Spinal muscular atrophy (SMA) is a devastating motor neuron disorder caused by mutations in the survival motor neuron (SMN) gene. It remains unclear how SMN deficiency leads to the loss of motor neurons. By screening Schizosaccharomyces pombe, we found that the growth defect of an SMN mutant can be alleviated by deletion of the actin-capping protein subunit gene acp1⁺. We show that SMN mutated cells have splicing defects in the profilin gene, which thus directly hinder actin cytoskeleton homeostasis including endocytosis and cytokinesis. We conclude that deletion of acp1⁺ in an SMN mutant background compensates for actin cytoskeleton alterations by restoring redistribution of actin monomers between different types of cellular actin networks. Our data reveal a direct correlation between an impaired function of SMN in snRNP assembly and defects in actin dynamics. They also point to important common features in the pathogenic mechanism of SMA and ALS.

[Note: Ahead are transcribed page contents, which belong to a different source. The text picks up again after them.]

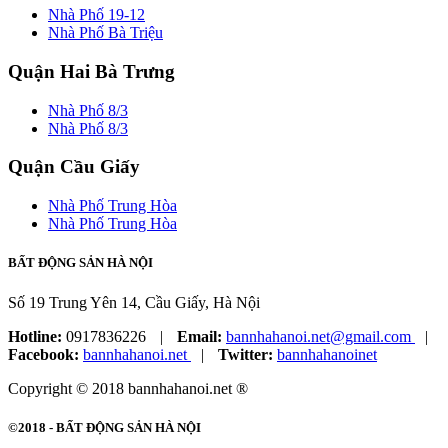
Nhà Phố 19-12
Nhà Phố Bà Triệu
Quận Hai Bà Trưng
Nhà Phố 8/3
Nhà Phố 8/3
Quận Cầu Giấy
Nhà Phố Trung Hòa
Nhà Phố Trung Hòa
BẤT ĐỘNG SẢN HÀ NỘI
Số 19 Trung Yên 14, Cầu Giấy, Hà Nội
Hotline:
0917836226
|
Email:
bannhahanoi.net@gmail.com
|
Facebook:
bannhahanoi.net
|
Twitter:
bannhahanoinet
Copyright © 2018 bannhahanoi.net ®
©2018 -
BẤT ĐỘNG SẢN HÀ NỘI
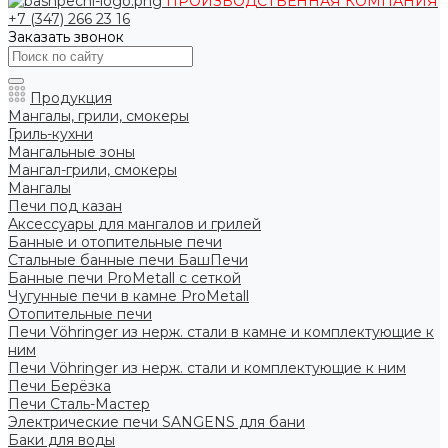
ПРОИЗВОДСТВЕННАЯ КОМПАНИЯ
+7 (347) 266 23 16
Заказать звонок
Продукция
Мангалы, грили, смокеры
Гриль-кухни
Мангальные зоны
Мангал-грили, смокеры
Мангалы
Печи под казан
Аксессуары для мангалов и грилей
Банные и отопительные печи
Стальные банные печи БашПечи
Банные печи ProMetall с сеткой
Чугунные печи в камне ProMetall
Отопительные печи
Печи Vöhringer из нерж. стали в камне и комплектующие к
ним
Печи Vöhringer из нерж. стали и комплектующие к ним
Печи Берёзка
Печи Сталь-Мастер
Электрические печи SANGENS для бани
Баки для воды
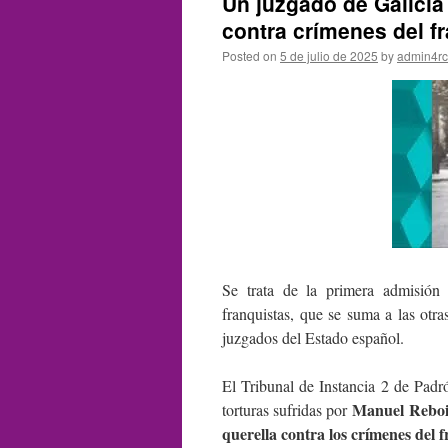
Un juzgado de Galicia
contra crímenes del f
Posted on
5 de julio de 2025
by
admin4r
Se trata de la primera admisión
franquistas, que se suma a las otra
juzgados del Estado español.
El Tribunal de Instancia 2 de Padró
Manuel Reboi
torturas sufridas por
querella contra los crímenes del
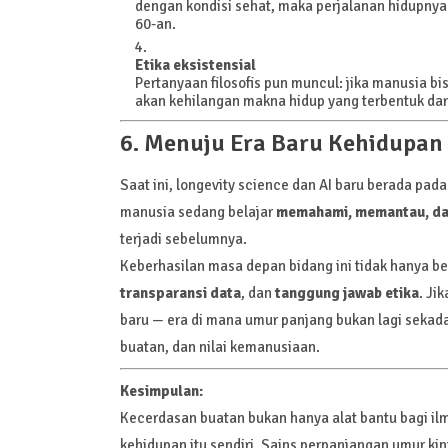
dengan kondisi sehat, maka perjalanan hidupnya 
60-an.
Etika eksistensial
Pertanyaan filosofis pun muncul: jika manusia bi
akan kehilangan makna hidup yang terbentuk dar
6. Menuju Era Baru Kehidupan
Saat ini, longevity science dan AI baru berada pada
manusia sedang belajar
memahami, memantau, da
terjadi sebelumnya.
Keberhasilan masa depan bidang ini tidak hanya be
transparansi data
, dan
tanggung jawab etika
. Ji
baru — era di mana umur panjang bukan lagi sekada
buatan, dan nilai kemanusiaan.
Kesimpulan:
Kecerdasan buatan bukan hanya alat bantu bagi i
kehidupan itu sendiri. Sains perpanjangan umur ki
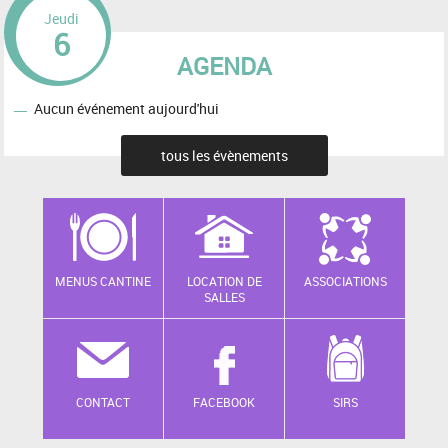
Jeudi
6
AGENDA
Aucun événement aujourd'hui
tous les évènements
MENUS CANTINE
LOCATION DE
ASSOCIATIONS
SALLES
CONTACT
FACEBOOK
SIRS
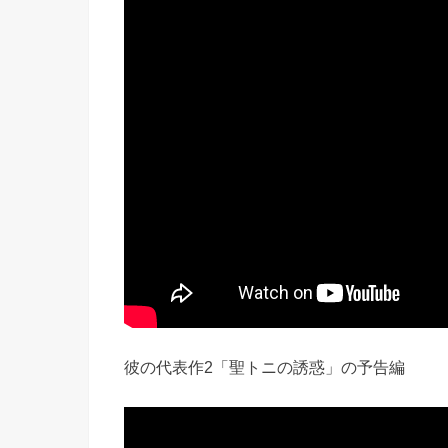
彼の代表作2「聖トニの誘惑」の予告編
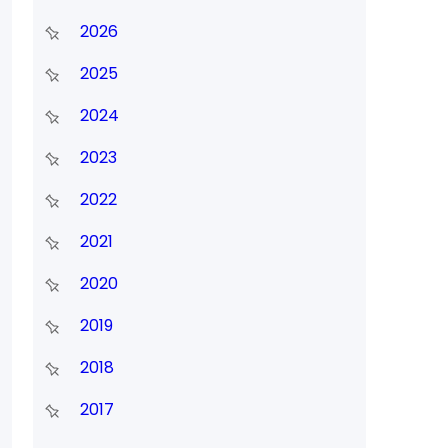
2026
2025
2024
2023
2022
2021
2020
2019
2018
2017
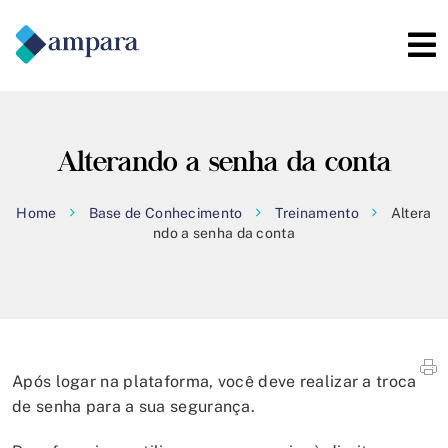
Alterando a senha da conta
Home
Base de Conhecimento
Treinamento
Altera
ndo a senha da conta
Após logar na plataforma, você deve realizar a troca
de senha para a sua segurança.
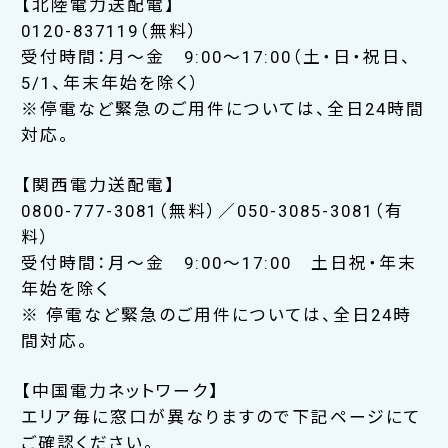
【北陸電力送配電】
0120-837119（無料）
受付時間：月～金 9:00～17:00（土・日・祝日、
5/1、年末年始を除く）
※停電など緊急のご用件については、全日24時間
対応。
【関西電力送配電】
0800-777-3081（無料）／050-3085-3081（有
料）
受付時間：月～金 9:00～17:00 土日祝・年末
年始を除く
※ 停電など緊急のご用件については、全日24時
間対応。
【中国電力ネットワーク】
エリア毎に窓口が異なりますので下記ページにて
ご確認ください。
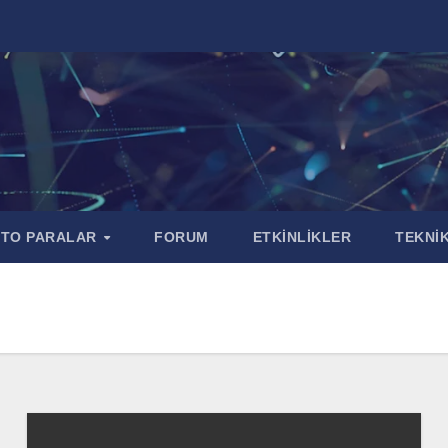
PTO PARALAR
FORUM
ETKİNLİKLER
TEKNİK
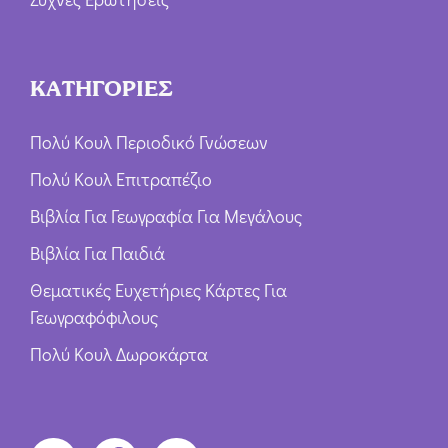
ΚΑΤΗΓΟΡΙΕΣ
Πολύ Κουλ Περιοδικό Γνώσεων
Πολύ Κουλ Επιτραπέζιο
Βιβλία Για Γεωγραφία Για Μεγάλους
Βιβλία Για Παιδιά
Θεματικές Ευχετήριες Κάρτες Για
Γεωγραφόφιλους
Πολύ Κουλ Δωροκάρτα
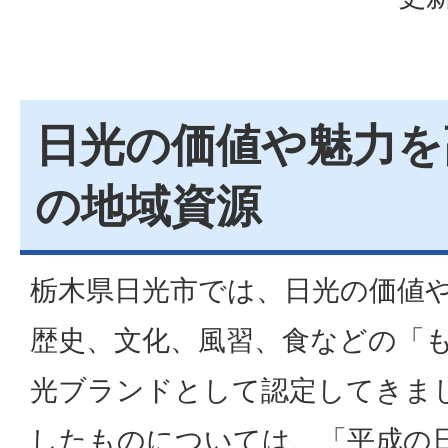
日光の価値や魅力を
の地域資源
栃木県日光市では、日光の価値
歴史、文化、風習、食などの「
光ブランドとして認定してきま
したものについては、「平成の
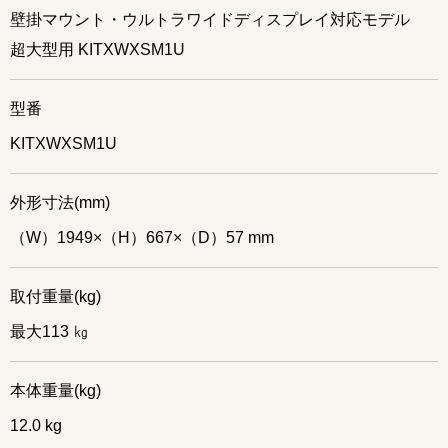
壁掛マウント・ウルトラワイドディスプレイ対応モデル
超大型用 KITXWXSM1U
型番
KITXWXSM1U
外形寸法(mm)
（W）1949×（H）667×（D）57 mm
取付重量(kg)
最大113 ㎏
本体重量(kg)
12.0 kg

脊髓性肌萎缩症（SMA）是一种毁灭性运动神经元疾病，由存活运动神经元（SMN）基因突变引起。尚不清楚SMN缺乏如何导致运动神经元的丢失。通过筛选粟酒裂殖酵母，我们发现SMN突变体的生长缺陷可以通过删除肌动蛋白封端蛋白亚基基因acp1 ⁺来缓解。我们显示，SMN突变的细胞在profilin基因中具有剪接缺陷，从而直接阻碍肌动蛋白细胞骨架的稳态，包括内吞作用和胞质分裂。我们得出结论，删除acp1 ⁺在SMN突变体中，通过恢复肌动蛋白单体在不同类型的细胞肌动蛋白网络之间的重新分布，可以补偿肌动蛋白的细胞骨架改变。我们的数据揭示了SMR在snRNP装配中受损的功能与肌动蛋白动力学缺陷之间的直接相关性。他们还指出了SMA和ALS的致病机制中的重要共同特征。